Free SEO by IBS Group
Legal

Security

Last updated: May 15, 2026

Security is foundational to everything we ship at Interest Bud Solutions. Free SEO follows the same controls our parent company applies across enterprise engagements, including ISO 27001-aligned practices for information security.

Compliance & certifications

  • ISO/IEC 27001, Interest Bud Solutions operates an Information Security Management System aligned to ISO 27001 controls.
  • GDPR, EU/UK residents enjoy full data subject rights. See our GDPR statement.
  • PCI DSS, payments are handled by Paddle, a Level 1 PCI DSS service provider. We never see raw card data.
  • SOC 2, our infrastructure providers (Cloudflare, Supabase) are SOC 2 Type II certified.

Encryption

  • In transit: TLS 1.2+ across all endpoints.

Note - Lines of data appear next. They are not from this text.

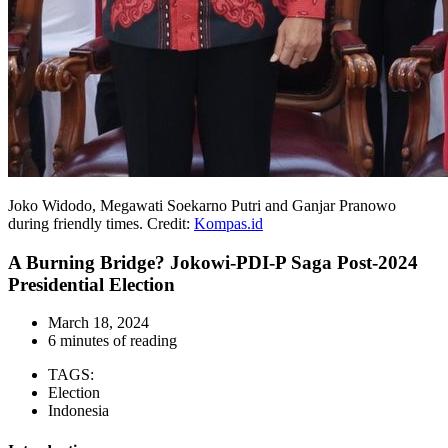
Joko Widodo, Megawati Soekarno Putri and Ganjar Pranowo
during friendly times. Credit:
Kompas.id
A Burning Bridge? Jokowi-PDI-P Saga Post-2024
Presidential Election
March 18, 2024
6 minutes of reading
TAGS:
Election
Indonesia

HSTS enforced on freeseo.in.
  • At rest: AES-256 encryption on databases, object storage and backups.
  • Secrets: API keys and credentials are stored in a managed secrets vault, never in source code.

Application security

  • Row-level security (RLS) on every user-data table, users can only access their own scans, sites and reports.
  • Server-side input validation with Zod, parameterised queries throughout.
  • Authentication via Supabase Auth with secure session tokens; optional Google OAuth.
  • WordPress auto-fix uses scoped Application Passwords stored encrypted at rest.
  • Strict Content Security Policy and modern security headers (HSTS, X-Frame-Options, Referrer-Policy).

Infrastructure

  • Edge-hosted on Cloudflare Workers with automatic DDoS mitigation and WAF.
  • Database backups taken automatically with point-in-time recovery up to 7 days.
  • Geographically redundant storage.

Operational security

  • Least-privilege access for engineering staff; production access requires SSO + MFA.
  • All access reviewed quarterly.
  • Centralised audit logging of administrative actions.
  • Background-checked employees and signed confidentiality agreements (NDAs available on request).

Incident response

We maintain a documented incident response plan. In the unlikely event of a security incident affecting your data we will notify you without undue delay and within 72 hours where required by law.

Responsible disclosure

If you believe you've found a security vulnerability, please email support@interestbudsolutions.com with the subject "Security report". Please do not publicly disclose the issue until we have resolved it. We acknowledge reports within 2 business days.

Sub-processors

A current list of sub-processors is included in our Privacy Policy. We will notify customers of material changes.